A Dash of Style. It's a book on punctuation and its uses. It gives a ton of examples from great authors and goes into the different ways each has used punctuation to give their writing a certain rhythm. I enjoyed it more than I thought I would.

>Finally, Franklin worked on the overall structure and logic of his writing. Once again, he worked with articles from The Spectator and wrote hints for each sentence. But this time he wrote the hints on separate pieces of paper and then jumbled them so that they were completely out of order. Then he waited long enough that not only had he forgotten the wording of the sentences in the original articles, but he had also forgotten their order, and he tried once again to reproduce the articles. He would take the jumbled hints from one article and arrange them in what he thought was the most logical order, then write sentences from each hint and compare the result with the original article. The exercise forced him to think carefully about how to order the thoughts in a piece of writing. If he found places where he’d failed to order his thoughts as well as the original writer, he would correct his work and try to learn from his mistakes. In his typically humble way, Franklin recalled in his autobiography how he could tell that the practice was having its desired effect: “I sometimes had the pleasure of fancying that, in certain particulars of small import, I had been lucky enough to improve the method or the language, and this encouraged me to think I might possibly in time come to be a tolerable English writer, of which I was extremely ambitious.”

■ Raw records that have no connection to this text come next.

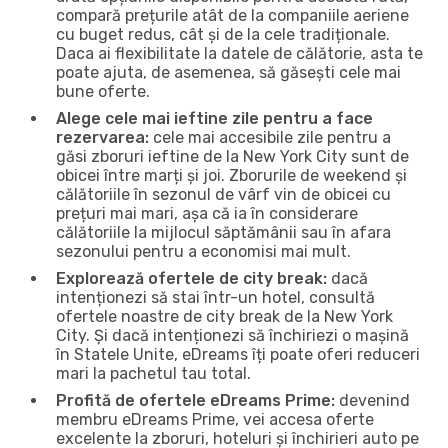
compară prețurile atât de la companiile aeriene
cu buget redus, cât și de la cele tradiționale.
Daca ai flexibilitate la datele de călătorie, asta te
poate ajuta, de asemenea, să găsești cele mai
bune oferte.
Alege cele mai ieftine zile pentru a face
rezervarea:
cele mai accesibile zile pentru a
găsi zboruri ieftine de la New York City sunt de
obicei între marți și joi. Zborurile de weekend și
călătoriile în sezonul de vârf vin de obicei cu
prețuri mai mari, așa că ia în considerare
călătoriile la mijlocul săptămânii sau în afara
sezonului pentru a economisi mai mult.
Explorează ofertele de city break:
dacă
intenționezi să stai într-un hotel, consultă
ofertele noastre de city break de la New York
City. Și dacă intenționezi să închiriezi o mașină
în Statele Unite, eDreams îți poate oferi reduceri
mari la pachetul tau total.
Profită de ofertele eDreams Prime:
devenind
membru eDreams Prime, vei accesa oferte
excelente la zboruri, hoteluri și închirieri auto pe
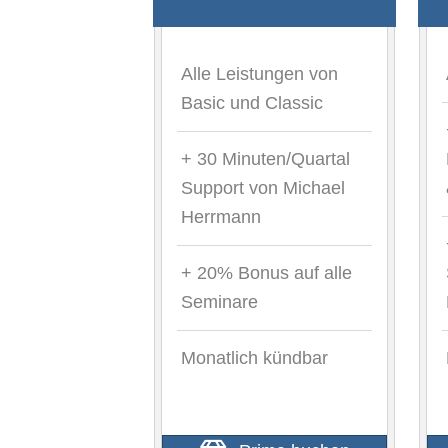
Alle Leistungen von
Basic und Classic
+ 30 Minuten/Quartal
Support von Michael
Herrmann
+ 20% Bonus auf alle
Seminare
Monatlich kündbar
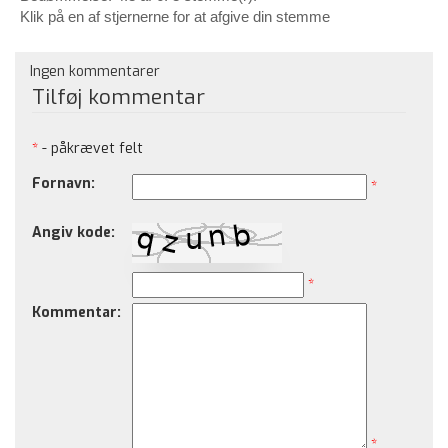
Klik på en af stjernerne for at afgive din stemme
Ingen kommentarer
Tilføj kommentar
*
- påkrævet felt
Fornavn:
*
Angiv kode:
*
Kommentar:
*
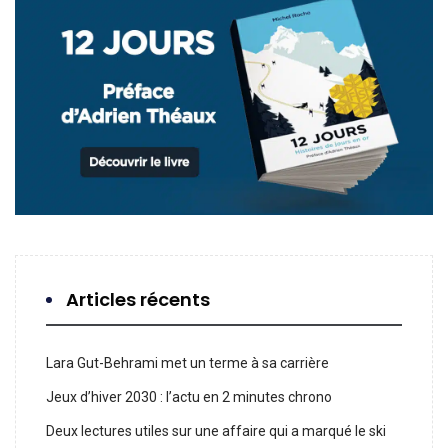
Articles récents
Lara Gut-Behrami met un terme à sa carrière
Jeux d’hiver 2030 : l’actu en 2 minutes chrono
Deux lectures utiles sur une affaire qui a marqué le ski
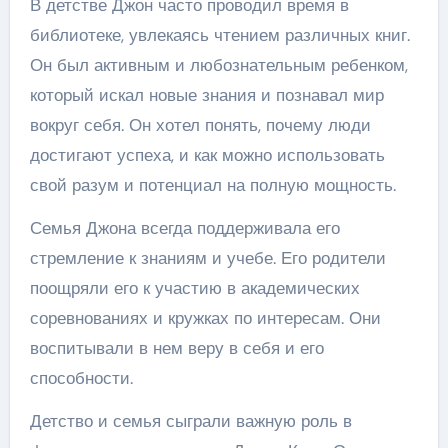
В детстве Джон часто проводил время в
библиотеке, увлекаясь чтением различных книг.
Он был активным и любознательным ребенком,
который искал новые знания и познавал мир
вокруг себя. Он хотел понять, почему люди
достигают успеха, и как можно использовать
свой разум и потенциал на полную мощность.
Семья Джона всегда поддерживала его
стремление к знаниям и учебе. Его родители
поощряли его к участию в академических
соревнованиях и кружках по интересам. Они
воспитывали в нем веру в себя и его
способности.
Детство и семья сыграли важную роль в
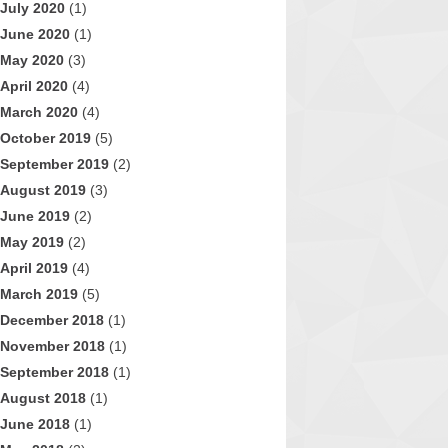
July 2020
(1)
June 2020
(1)
May 2020
(3)
April 2020
(4)
March 2020
(4)
October 2019
(5)
September 2019
(2)
August 2019
(3)
June 2019
(2)
May 2019
(2)
April 2019
(4)
March 2019
(5)
December 2018
(1)
November 2018
(1)
September 2018
(1)
August 2018
(1)
June 2018
(1)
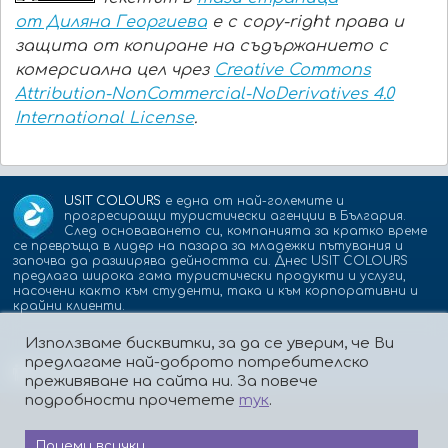
от Диляна Георгиева
е с copy-right права и
защита от копиране на съдържанието с
комерсиална цел чрез
Creative Commons
Attribution-NonCommercial-NoDerivatives 4.0
International License
.
USIT COLOURS
е една от най-големите и
прогресиращи туристически агенции в България.
След основаването си, компанията за кратко време
се превръща в лидер на пазара за младежки пътувания и
започва да разширява дейността си. Днес USIT COLOURS
предлага широка гама туристически продукти и услуги,
насочени както към студенти, така и към корпоративни и
крайни клиенти.
Използваме бисквитки, за да се уверим, че Ви
предлагаме най-доброто потребителско
Партньори:
isic.bg
dskbank.bg
преживяване на сайта ни. За повече
подробности прочетете
тук
.
Приеми всички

>Franklin was too modest, of course. He went on to become one of the most admired writers of early America, with Poor Richard’s Almanack and, later, his autobiography becoming classics of American literature. Franklin solved a problem—wanting to improve, but having no one to teach him how—which many people face from time to time. Maybe you can’t afford a teacher, or there is no one easily accessible to teach what you want to learn. Maybe you’re interested in improving in some area where there are no experts, or at least no teachers. Whatever the reasons are, it is still possible to improve if you follow some basic principles from deliberate practice—many of which Franklin seems to have intuited on his own.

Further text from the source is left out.